Even though everyone was faced with the struggle between the powers of good and evil, Satan would select the weakest individuals—women, children, the insane—to carry out his devilish work. Those who followed Satan were considered witches. Witchcraft was one of the greatest crimes a person could commit, and as we know, punishable by death.


In keeping with the Puritan code of conformity, the first women to be accused of witchcraft in Salem were seen as different and that God had abandoned them.


As a result, the church was extremely instrumental in the manifestation of the witch trials. “Ministers were looked to for guidance by the judges, who were generally without legal training, on matters of witchcraft.

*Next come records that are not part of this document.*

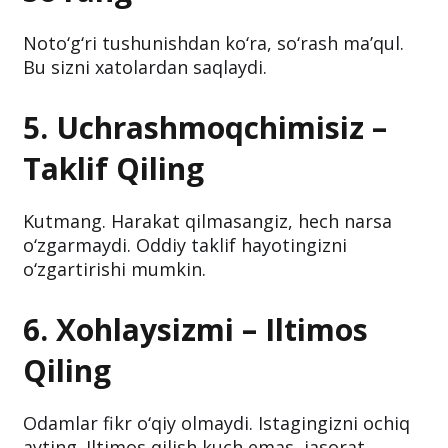
Noto‘g‘ri tushunishdan ko‘ra, so‘rash ma’qul.
Bu sizni xatolardan saqlaydi.
5. Uchrashmoqchimisiz –
Taklif Qiling
Kutmang. Harakat qilmasangiz, hech narsa
o‘zgarmaydi. Oddiy taklif hayotingizni
o‘zgartirishi mumkin.
6. Xohlaysizmi – Iltimos
Qiling
Odamlar fikr o‘qiy olmaydi. Istagingizni ochiq
ayting. Iltimos qilish kuch emas, jasorat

The trials would continue for as long or as short as the ministers wanted them to. 

Evidence like hearsay, gossip, stories, unsupported assertions were generally admitted.


The church and the court had the people to a point where they would do anything to avoid getting on the wrong side of the powers including accusing their own friends. “


Fear of magic and witchcraft was common in New England, as it had been in Europe for centuries. 

Over 100 alleged witches had been tried and hanged in New England during the 1600s. 

But the hangings in 1692 Salem would be the last ones in America.

The painful legacy of the Salem witch trials has endured and ought to be a lesson to warn of the dangers of intolerance and religious extremism.